Judges have handed down two strikingly different decisions in the two nearly identical lawsuits challenging race-sensitive admissions in the University”s Law School and the College of Literature, Science and the Arts, sparking questions as to what”s next for both cases including the possibility of combining them as they head for appeals.
U.S. District Judge Bernard Friedman, who ruled against the Law School”s admission policy yesterday, fundamentally disagreed with U.S. District Judge Patrick Duggan”s decision in the LSA case.
In a summary judgment for the LSA lawsuit, Duggan upheld the University”s claims that diversity is a compelling government interest. Friedman maintained that it is not.
Although Friedman agreed with Duggan that racial diversity on college campuses enhances education for all students, he wrote in his opinion that diversity can only be attained through race-neutral means. Both decisions used the 1978 Supreme Court case University of California Regents v. Bakke to justify their opposing positions.
The Bakke case is considered the standard for affirmative action policies nationwide. It outlawed racial quotas, but Justice Lewis Powell, speaking only for himself, said race could be considered as one of many factors in admissions and hiring decisions to achieve diversity.
Duggan based his decision on this rationale, and wrote in his opinion that the LSA”s current admissions system considers race as one of many factors in its applicants.

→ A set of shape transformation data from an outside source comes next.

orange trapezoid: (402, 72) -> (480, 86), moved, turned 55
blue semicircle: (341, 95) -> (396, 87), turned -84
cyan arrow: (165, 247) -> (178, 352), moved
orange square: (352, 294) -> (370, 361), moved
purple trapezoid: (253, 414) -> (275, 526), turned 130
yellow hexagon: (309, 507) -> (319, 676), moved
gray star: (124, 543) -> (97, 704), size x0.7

Friedman, interpreting Bakke differently, concluded that Powell”s opinion did not represent the other justices and is therefore not a part of the court”s ultimate decision.
University Provost Nancy Cantor said Friedman”s choice to depart from what she sees as legal precedent is significant.

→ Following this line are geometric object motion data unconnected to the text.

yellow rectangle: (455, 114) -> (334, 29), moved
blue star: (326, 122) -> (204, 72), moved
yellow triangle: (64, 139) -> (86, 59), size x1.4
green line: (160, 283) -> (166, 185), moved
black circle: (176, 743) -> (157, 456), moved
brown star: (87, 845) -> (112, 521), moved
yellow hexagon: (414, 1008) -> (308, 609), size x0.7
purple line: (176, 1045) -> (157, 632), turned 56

“It looks as if Friedman is really reaching out to change the law,” she said. “I believe that Friedman has really misread the Bakke decision. No Supreme Court decision has said that diversity cannot be a compelling interest. We believe our policy is fully compliant with the law.”
University Regent Kathy White (D-Ann Arbor) agreed with Cantor. “I was very surprised with this decision,” White said. “Judge Friedman based his decision wholly on legal issues that are inconsistent with the Supreme Court.”

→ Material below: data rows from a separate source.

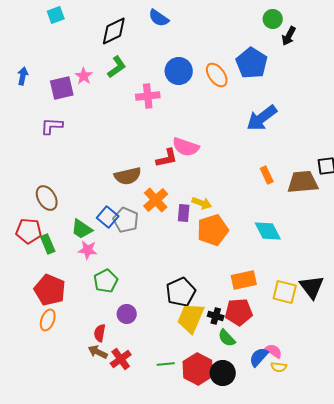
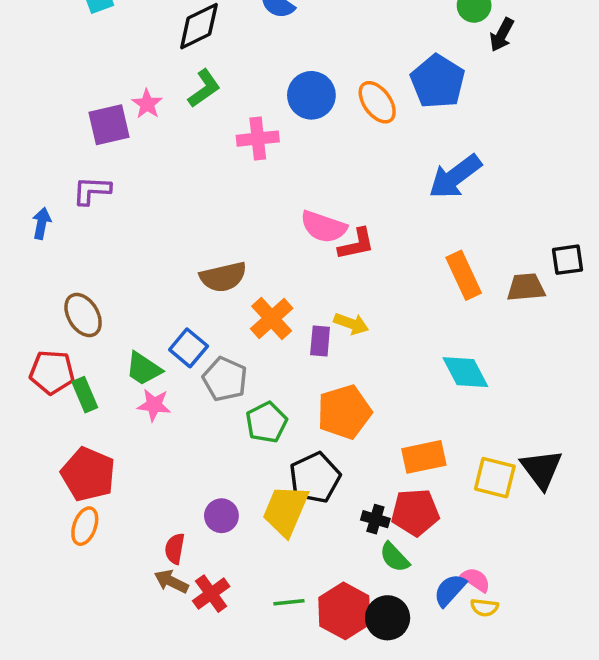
blue arrow: (23, 76) -> (42, 223), moved
red L-shape: (167, 158) -> (356, 244), moved
orange rectangle: (267, 175) -> (464, 275), size x1.5
brown trapezoid: (303, 182) -> (526, 287), size x0.7
gray pentagon: (126, 220) -> (225, 379), moved
orange pentagon: (213, 230) -> (344, 412), moved
green pentagon: (106, 281) -> (266, 422), moved
yellow trapezoid: (191, 318) -> (285, 511), moved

Curt Levey, director of legal and public affairs for the Center of Individual Rights, the Washington D.C.-based firm challenging the University in both cases, said the two decisions demonstrate how the ambiguity of the Bakke decision causes seemingly inconsistent rulings.
“But in my opinion, Friedman got it right and Duggan got it wrong,” he added.
Despite the contrasting opinions, it is possible the two cases will be combined as they head towards the 6th Circuit Court of Appeals.
One of the three parties in the cases must move for consolidation before the appeals court considers it, Levey said, adding that the CIR has not yet had a chance to consider whether or not consolidation would be in their favor.
Miranda Massie, lead attorney for the student intervenors, said the chance of combining the cases is good. “There actually might be a better chance for the cases to consolidate since they have decisions that are in such sharp contrast,” Massie said. “Somebody has to have the final word as to whether or not diversity is a compelling state interest.”
But as CIR continues its effort to eradicate affirmative action policies, the contrasting opinions could have an impact beyond the University.
Lead CIR attorney Kirk Kolbo said he thinks other courts will not only look at both opinions, and note that Duggan”s decision was based solely on pre-trial evidence.
“What”s especially gratifying about this decision is that it comes after a full blown trial and after hearing powerful evidence,” Kolbo said yesterday. “I think it just adds to the momentum of eliminating affirmative action that relies on discrimination.”
But Kolbo added that CIR isn”t planning on initiating any more lawsuits while the University cases are still in appeals.
“We have our hands full,” Kolbo said. “We want to see these cases on to the end.”